Ahora que lo pienso, en todos los espacios de mujeres en los que he estado, el tema de cómo nos vemos, si estamos gordas o flacas, si llevamos el cabello liso o rizado, siempre aparece. Con mis hermanas, nuestra adolescencia estuvo plagada de conversaciones sobre la apariencia física, de críticas entre nosotras sobre nuestros cuerpos. Siempre pensé que mis senos eran raros por la separación que había entre ellos. Mi metro y medio de estatura también era motivo de inseguridad.

En el colegio de monjas, justo en la cancha del recreo, sentadas en un círculo perfecto como “niñas buenas”, nuestras conversaciones cotidianas casi siempre giraban en torno a quién era más bella y destacaba más dentro del grupo. Recuerdo a una de mis amigas llevar por meses una tira atada a su cintura porque su mamá le decía que así sacaría más cuerpo, mientras otra se atragantaba y luego vomitaba para no engordar. Y ni hablar de la que, desde los 11 años, se hacía el famoso desriz japonés o cuanta keratina encontraba porque odiaba sus rulos. Es impresionante cómo los ideales de belleza impuestos cultural y socialmente afectan la percepción del cuerpo desde edades tempranas y nos someten a violencias simbólicas que se invisibilizan tras el supuesto logro de una “buena” apariencia.

En la vida de las mujeres, el tema corporal y el físico es un peso que siempre se impone.

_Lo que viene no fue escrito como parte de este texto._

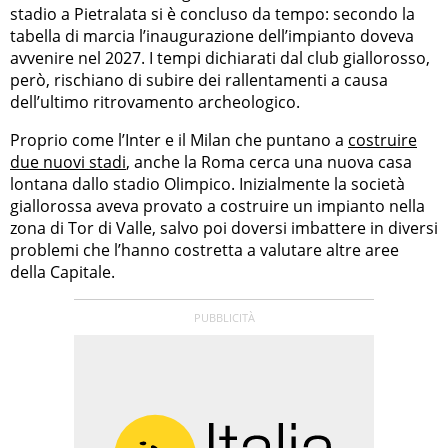
stadio a Pietralata si è concluso da tempo: secondo la
tabella di marcia l’inaugurazione dell’impianto doveva
avvenire nel 2027. I tempi dichiarati dal club giallorosso,
però, rischiano di subire dei rallentamenti a causa
dell’ultimo ritrovamento archeologico.
Proprio come l’Inter e il Milan che puntano a
costruire
due nuovi stadi
, anche la Roma cerca una nuova casa
lontana dallo stadio Olimpico. Inizialmente la società
giallorossa aveva provato a costruire un impianto nella
zona di Tor di Valle, salvo poi doversi imbattere in diversi
problemi che l’hanno costretta a valutare altre aree
della Capitale.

Los ideales de belleza siguen construidos a imagen y semejanza de los dioses hombres. El otro día leía que se celebra más que una persona esté flaca que un logro de vida personal. Y en el mundo en que vivimos, de redes y algoritmos, el estilo de vida lifetime y la generación del “buen vivir” parecen más un culto que una forma saludable de estar mejor. Algunos estudios afirman que el enfoque en métricas —peso, calorías, pasos— puede alejar a las mujeres del placer físico y del bienestar real, convirtiendo la salud en obligación o en hábitos que ponen en tela de juicio si verdaderamente son saludables. Además, el perfeccionismo relacionado con el mantenimiento de estos estilos de vida puede generar ansiedad y culpa en mujeres y jóvenes, además de que no son sostenibles para un bolsillo con muchas cargas económicas.

Ciertamente entreno e incorporo nuevos hábitos para llevar una vida saludable, por respeto a mí y a mi cuerpo, pero lidio con mis inseguridades y, sí, también quiero verme “mami mami” y sentirme feliz con la imagen que refleja el espejo. Pero eso no limita que pueda caerme a birras mientras canto karaoke en el Excelente, por Los Palos Grandes, o comerme la rica torta de piña que venden en los kioscos de Altamira y, al día siguiente, levantarme e ir a nadar. Así somos: unos días fit y otros fat, y se disfruta mientras sigo aprendiendo a amarme a mí misma.